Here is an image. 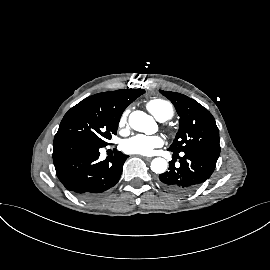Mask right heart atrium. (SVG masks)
I'll use <instances>...</instances> for the list:
<instances>
[{
  "label": "right heart atrium",
  "instance_id": "right-heart-atrium-1",
  "mask_svg": "<svg viewBox=\"0 0 270 270\" xmlns=\"http://www.w3.org/2000/svg\"><path fill=\"white\" fill-rule=\"evenodd\" d=\"M128 115H129V111H128V110H125V111L121 114V116H120V118H119V122H118V125H119L120 128L126 127V125H127V120H128Z\"/></svg>",
  "mask_w": 270,
  "mask_h": 270
}]
</instances>
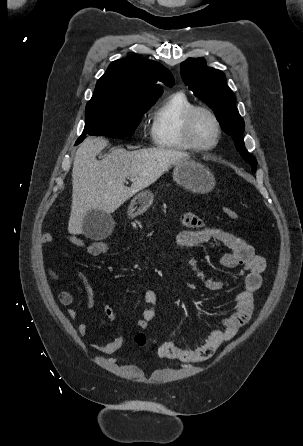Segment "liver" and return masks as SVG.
I'll return each instance as SVG.
<instances>
[{"label": "liver", "mask_w": 303, "mask_h": 446, "mask_svg": "<svg viewBox=\"0 0 303 446\" xmlns=\"http://www.w3.org/2000/svg\"><path fill=\"white\" fill-rule=\"evenodd\" d=\"M107 143L102 137L87 138L75 153L70 234L82 233L88 211L111 214L135 193L159 179L172 165L189 158L187 153L176 150L117 148L103 160H97L96 156ZM129 177L134 180L127 187L124 182Z\"/></svg>", "instance_id": "liver-1"}]
</instances>
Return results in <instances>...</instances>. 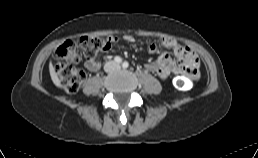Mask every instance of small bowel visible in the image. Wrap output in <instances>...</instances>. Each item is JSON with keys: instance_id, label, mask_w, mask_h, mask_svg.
Listing matches in <instances>:
<instances>
[{"instance_id": "1", "label": "small bowel", "mask_w": 258, "mask_h": 158, "mask_svg": "<svg viewBox=\"0 0 258 158\" xmlns=\"http://www.w3.org/2000/svg\"><path fill=\"white\" fill-rule=\"evenodd\" d=\"M124 40L133 43L134 37L126 35ZM160 48L171 49L177 61L171 59L166 54H161L155 61L145 64V68L156 74L160 79H167L171 75L182 74L186 78L196 80L199 76V59L198 56L188 47L181 45L174 38H163L158 43H151L148 45L150 52H156ZM85 67L91 71L96 72L100 69L101 64L95 58H88L85 62Z\"/></svg>"}]
</instances>
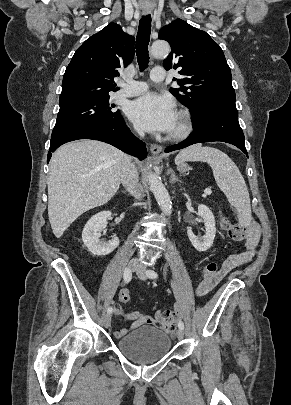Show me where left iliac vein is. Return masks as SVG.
I'll list each match as a JSON object with an SVG mask.
<instances>
[{
    "instance_id": "1",
    "label": "left iliac vein",
    "mask_w": 291,
    "mask_h": 405,
    "mask_svg": "<svg viewBox=\"0 0 291 405\" xmlns=\"http://www.w3.org/2000/svg\"><path fill=\"white\" fill-rule=\"evenodd\" d=\"M136 274L142 280L147 279L146 268L144 266H142V265L138 266V268L136 269ZM183 337H184V331H183V329L179 328L178 331H177V338L179 340H182Z\"/></svg>"
}]
</instances>
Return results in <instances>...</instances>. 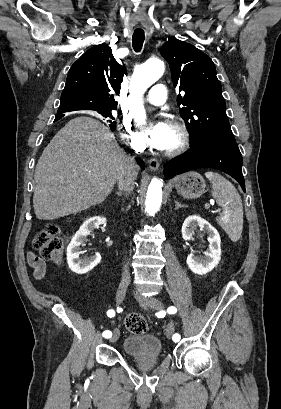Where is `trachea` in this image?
Listing matches in <instances>:
<instances>
[{"instance_id": "3493384b", "label": "trachea", "mask_w": 281, "mask_h": 409, "mask_svg": "<svg viewBox=\"0 0 281 409\" xmlns=\"http://www.w3.org/2000/svg\"><path fill=\"white\" fill-rule=\"evenodd\" d=\"M145 35L143 31H135L132 36V46L135 52H140L144 43Z\"/></svg>"}]
</instances>
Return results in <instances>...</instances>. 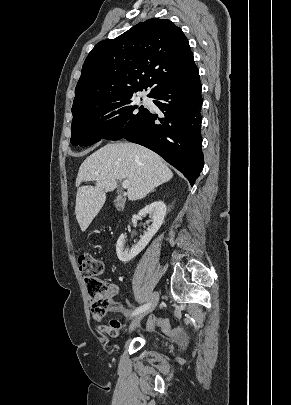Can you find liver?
I'll return each mask as SVG.
<instances>
[{
	"instance_id": "6515ba94",
	"label": "liver",
	"mask_w": 291,
	"mask_h": 405,
	"mask_svg": "<svg viewBox=\"0 0 291 405\" xmlns=\"http://www.w3.org/2000/svg\"><path fill=\"white\" fill-rule=\"evenodd\" d=\"M173 177L162 158L153 151L129 142L111 143L88 156L81 164L76 179L75 215L85 231L99 213L106 193L117 187V181L128 180V199H143L159 185ZM96 181L93 186H80L83 181Z\"/></svg>"
}]
</instances>
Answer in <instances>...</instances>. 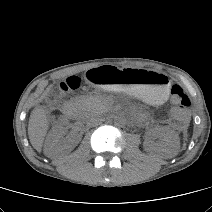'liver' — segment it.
<instances>
[{
  "label": "liver",
  "instance_id": "1",
  "mask_svg": "<svg viewBox=\"0 0 212 212\" xmlns=\"http://www.w3.org/2000/svg\"><path fill=\"white\" fill-rule=\"evenodd\" d=\"M48 127L49 122L45 110L42 107L35 108L29 118L28 136L32 146L38 152H41Z\"/></svg>",
  "mask_w": 212,
  "mask_h": 212
}]
</instances>
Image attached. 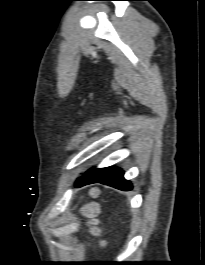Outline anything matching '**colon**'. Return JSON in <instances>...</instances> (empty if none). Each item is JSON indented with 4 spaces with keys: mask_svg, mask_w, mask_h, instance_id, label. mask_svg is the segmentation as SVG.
Wrapping results in <instances>:
<instances>
[{
    "mask_svg": "<svg viewBox=\"0 0 205 265\" xmlns=\"http://www.w3.org/2000/svg\"><path fill=\"white\" fill-rule=\"evenodd\" d=\"M83 215L88 219L89 224L94 226L96 223V216L98 214V207L95 203L89 202L82 208Z\"/></svg>",
    "mask_w": 205,
    "mask_h": 265,
    "instance_id": "colon-1",
    "label": "colon"
}]
</instances>
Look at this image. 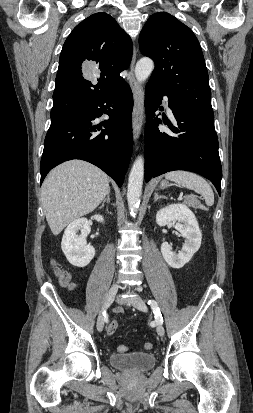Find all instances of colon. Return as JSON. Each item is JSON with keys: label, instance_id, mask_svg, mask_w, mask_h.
Instances as JSON below:
<instances>
[{"label": "colon", "instance_id": "colon-1", "mask_svg": "<svg viewBox=\"0 0 253 413\" xmlns=\"http://www.w3.org/2000/svg\"><path fill=\"white\" fill-rule=\"evenodd\" d=\"M56 275H57L60 283L63 284V285H67V284H69L70 281H71L70 274H69L68 272L64 271V270L56 269ZM118 325H119V323H118L117 320L111 321V322L109 323L108 327H107V332H108V334H109V335L114 334L115 331H116L117 328H118ZM144 349H145V350H150V349H152V344H151L150 342L144 343ZM118 351H119V352H125V351H127V347H126L125 345H120V346L118 347Z\"/></svg>", "mask_w": 253, "mask_h": 413}]
</instances>
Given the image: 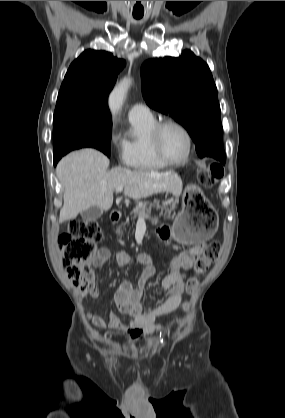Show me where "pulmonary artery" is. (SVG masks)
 Masks as SVG:
<instances>
[{
    "label": "pulmonary artery",
    "mask_w": 285,
    "mask_h": 418,
    "mask_svg": "<svg viewBox=\"0 0 285 418\" xmlns=\"http://www.w3.org/2000/svg\"><path fill=\"white\" fill-rule=\"evenodd\" d=\"M130 121L135 120H149L153 118L150 109L142 103L133 104L128 112Z\"/></svg>",
    "instance_id": "e3ab8cb5"
}]
</instances>
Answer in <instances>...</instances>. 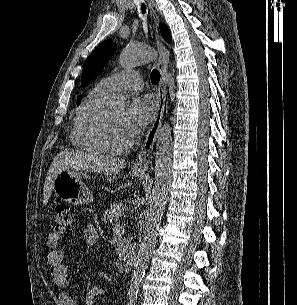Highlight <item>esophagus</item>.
<instances>
[{"label":"esophagus","instance_id":"obj_1","mask_svg":"<svg viewBox=\"0 0 297 305\" xmlns=\"http://www.w3.org/2000/svg\"><path fill=\"white\" fill-rule=\"evenodd\" d=\"M147 2L150 6L151 13L153 15V19L155 22L154 27L156 32L157 47L159 51V59L157 66L161 74V79L157 90L158 105L154 120L146 134V138L141 146V150L132 165L133 169L137 171L147 170L148 164L152 157L154 144L157 140L158 132L162 124V119L165 110L166 94H167V70L169 64V54L159 34V29H158L159 19L153 8L152 0H147Z\"/></svg>","mask_w":297,"mask_h":305}]
</instances>
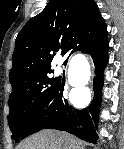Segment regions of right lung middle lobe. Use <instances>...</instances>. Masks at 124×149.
Listing matches in <instances>:
<instances>
[{
  "mask_svg": "<svg viewBox=\"0 0 124 149\" xmlns=\"http://www.w3.org/2000/svg\"><path fill=\"white\" fill-rule=\"evenodd\" d=\"M50 73L53 71L38 74L29 82L12 89L8 101L10 108L8 123L15 142L21 139L29 120L59 85L56 78L48 76Z\"/></svg>",
  "mask_w": 124,
  "mask_h": 149,
  "instance_id": "dd1d6c3e",
  "label": "right lung middle lobe"
}]
</instances>
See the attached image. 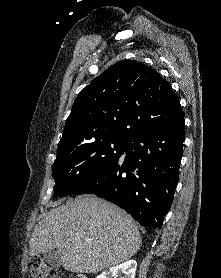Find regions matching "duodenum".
<instances>
[{
  "instance_id": "obj_1",
  "label": "duodenum",
  "mask_w": 221,
  "mask_h": 278,
  "mask_svg": "<svg viewBox=\"0 0 221 278\" xmlns=\"http://www.w3.org/2000/svg\"><path fill=\"white\" fill-rule=\"evenodd\" d=\"M82 278H87L86 276H82Z\"/></svg>"
}]
</instances>
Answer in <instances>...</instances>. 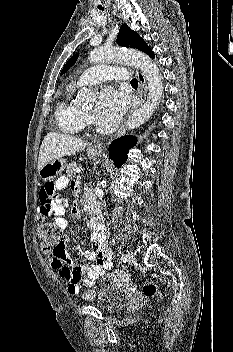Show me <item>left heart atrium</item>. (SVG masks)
I'll use <instances>...</instances> for the list:
<instances>
[{"mask_svg": "<svg viewBox=\"0 0 233 352\" xmlns=\"http://www.w3.org/2000/svg\"><path fill=\"white\" fill-rule=\"evenodd\" d=\"M127 108L126 95L114 88H105L99 96L94 118L99 125L110 128L118 123Z\"/></svg>", "mask_w": 233, "mask_h": 352, "instance_id": "1", "label": "left heart atrium"}]
</instances>
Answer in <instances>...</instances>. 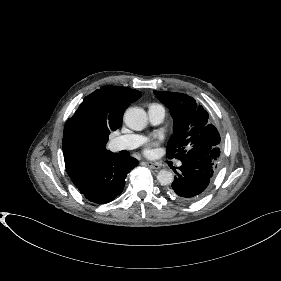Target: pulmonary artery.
<instances>
[{"label":"pulmonary artery","mask_w":281,"mask_h":281,"mask_svg":"<svg viewBox=\"0 0 281 281\" xmlns=\"http://www.w3.org/2000/svg\"><path fill=\"white\" fill-rule=\"evenodd\" d=\"M149 121L152 125H159L165 118V110L160 105L152 104L148 108ZM145 138L136 134L122 135L112 142L115 151L132 150L140 146Z\"/></svg>","instance_id":"obj_1"}]
</instances>
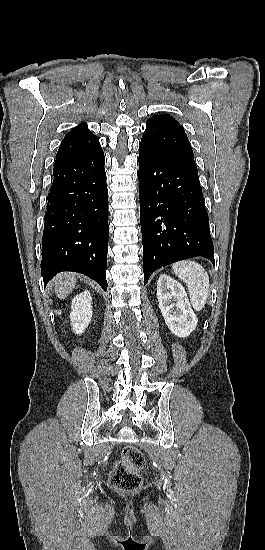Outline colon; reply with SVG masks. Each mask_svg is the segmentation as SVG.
I'll list each match as a JSON object with an SVG mask.
<instances>
[{
	"instance_id": "obj_1",
	"label": "colon",
	"mask_w": 265,
	"mask_h": 550,
	"mask_svg": "<svg viewBox=\"0 0 265 550\" xmlns=\"http://www.w3.org/2000/svg\"><path fill=\"white\" fill-rule=\"evenodd\" d=\"M145 457L135 446H127L110 474V485L118 491H132L142 484L140 472L145 467Z\"/></svg>"
}]
</instances>
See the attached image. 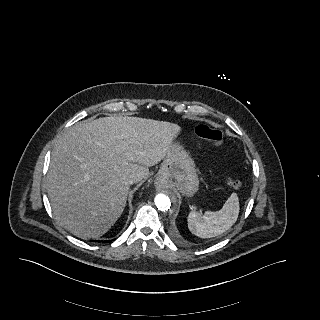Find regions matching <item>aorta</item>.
<instances>
[{
  "instance_id": "1",
  "label": "aorta",
  "mask_w": 320,
  "mask_h": 320,
  "mask_svg": "<svg viewBox=\"0 0 320 320\" xmlns=\"http://www.w3.org/2000/svg\"><path fill=\"white\" fill-rule=\"evenodd\" d=\"M177 206V201L170 192L159 193L154 198V212L158 216L170 214Z\"/></svg>"
}]
</instances>
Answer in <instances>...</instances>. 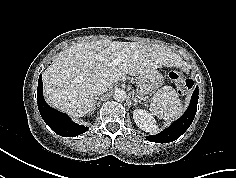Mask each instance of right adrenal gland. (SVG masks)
Returning <instances> with one entry per match:
<instances>
[{"mask_svg": "<svg viewBox=\"0 0 236 178\" xmlns=\"http://www.w3.org/2000/svg\"><path fill=\"white\" fill-rule=\"evenodd\" d=\"M98 99H99V97H95L94 104H93V107L91 109L92 112H94L95 105H96Z\"/></svg>", "mask_w": 236, "mask_h": 178, "instance_id": "right-adrenal-gland-1", "label": "right adrenal gland"}]
</instances>
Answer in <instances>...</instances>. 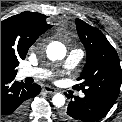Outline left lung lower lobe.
I'll use <instances>...</instances> for the list:
<instances>
[{
    "label": "left lung lower lobe",
    "instance_id": "0a47b994",
    "mask_svg": "<svg viewBox=\"0 0 122 122\" xmlns=\"http://www.w3.org/2000/svg\"><path fill=\"white\" fill-rule=\"evenodd\" d=\"M114 103L115 101L107 97L85 93L84 98L75 97L71 100L61 117L65 122H94L104 117Z\"/></svg>",
    "mask_w": 122,
    "mask_h": 122
}]
</instances>
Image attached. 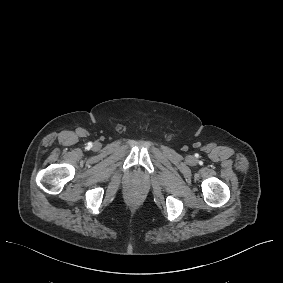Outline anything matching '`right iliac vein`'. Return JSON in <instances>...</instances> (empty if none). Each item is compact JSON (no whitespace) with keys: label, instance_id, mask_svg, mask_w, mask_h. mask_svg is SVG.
<instances>
[{"label":"right iliac vein","instance_id":"obj_1","mask_svg":"<svg viewBox=\"0 0 283 283\" xmlns=\"http://www.w3.org/2000/svg\"><path fill=\"white\" fill-rule=\"evenodd\" d=\"M98 145V143H96L94 146H97Z\"/></svg>","mask_w":283,"mask_h":283}]
</instances>
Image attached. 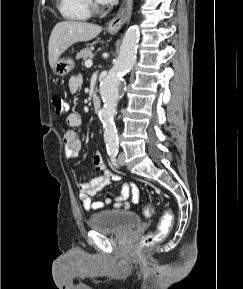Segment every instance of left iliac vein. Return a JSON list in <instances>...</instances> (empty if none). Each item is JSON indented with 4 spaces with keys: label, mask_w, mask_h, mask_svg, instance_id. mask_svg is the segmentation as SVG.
Here are the masks:
<instances>
[{
    "label": "left iliac vein",
    "mask_w": 243,
    "mask_h": 289,
    "mask_svg": "<svg viewBox=\"0 0 243 289\" xmlns=\"http://www.w3.org/2000/svg\"><path fill=\"white\" fill-rule=\"evenodd\" d=\"M118 163L120 165H124L125 164V154L122 152L119 154L118 156Z\"/></svg>",
    "instance_id": "left-iliac-vein-1"
}]
</instances>
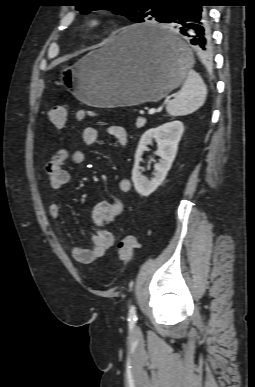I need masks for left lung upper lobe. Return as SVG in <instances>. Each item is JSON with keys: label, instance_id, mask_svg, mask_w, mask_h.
<instances>
[{"label": "left lung upper lobe", "instance_id": "left-lung-upper-lobe-1", "mask_svg": "<svg viewBox=\"0 0 255 387\" xmlns=\"http://www.w3.org/2000/svg\"><path fill=\"white\" fill-rule=\"evenodd\" d=\"M181 0H75L76 9L83 14L109 9L134 22L163 21L167 6Z\"/></svg>", "mask_w": 255, "mask_h": 387}]
</instances>
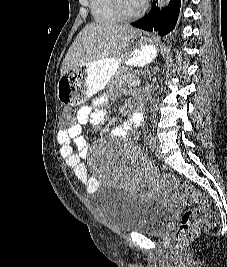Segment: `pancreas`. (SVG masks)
Instances as JSON below:
<instances>
[{"mask_svg": "<svg viewBox=\"0 0 227 267\" xmlns=\"http://www.w3.org/2000/svg\"><path fill=\"white\" fill-rule=\"evenodd\" d=\"M138 78L134 73L127 71L125 68L118 71L114 78L111 80V85L122 86V85H136Z\"/></svg>", "mask_w": 227, "mask_h": 267, "instance_id": "obj_1", "label": "pancreas"}]
</instances>
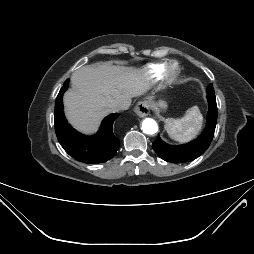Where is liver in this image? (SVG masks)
<instances>
[{"mask_svg": "<svg viewBox=\"0 0 254 254\" xmlns=\"http://www.w3.org/2000/svg\"><path fill=\"white\" fill-rule=\"evenodd\" d=\"M151 87L150 78L141 69L110 64L83 66L72 74L71 89L64 95L66 116L77 130L93 133L101 120L114 112V103H131L133 97Z\"/></svg>", "mask_w": 254, "mask_h": 254, "instance_id": "6515ba94", "label": "liver"}]
</instances>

########################################

What to do:
Beginning at the line that contains "I need masks", transcribe it and every later line through the last line of the data above, exactly, and drop the pictures.

Solution to this task:
I need masks for left lung upper lobe. Return as SVG in <instances>. Each item is JSON with keys: label, instance_id, mask_svg, mask_w, mask_h.
<instances>
[{"label": "left lung upper lobe", "instance_id": "left-lung-upper-lobe-1", "mask_svg": "<svg viewBox=\"0 0 255 387\" xmlns=\"http://www.w3.org/2000/svg\"><path fill=\"white\" fill-rule=\"evenodd\" d=\"M181 0H75L76 9L83 14L109 9L134 22L163 21L167 6Z\"/></svg>", "mask_w": 255, "mask_h": 387}]
</instances>
Segment: `pancreas`. (SVG masks)
Instances as JSON below:
<instances>
[{"mask_svg": "<svg viewBox=\"0 0 227 267\" xmlns=\"http://www.w3.org/2000/svg\"><path fill=\"white\" fill-rule=\"evenodd\" d=\"M138 78L134 73L127 71L125 68L118 71L114 78L111 80V85L122 86V85H136Z\"/></svg>", "mask_w": 227, "mask_h": 267, "instance_id": "obj_1", "label": "pancreas"}]
</instances>
Where is liver in this image? (SVG masks)
<instances>
[{"mask_svg": "<svg viewBox=\"0 0 254 254\" xmlns=\"http://www.w3.org/2000/svg\"><path fill=\"white\" fill-rule=\"evenodd\" d=\"M151 87L150 78L141 69L110 64L83 66L72 74L71 89L64 95L66 116L77 130L93 133L101 120L114 112V103H131L133 97Z\"/></svg>", "mask_w": 254, "mask_h": 254, "instance_id": "6515ba94", "label": "liver"}]
</instances>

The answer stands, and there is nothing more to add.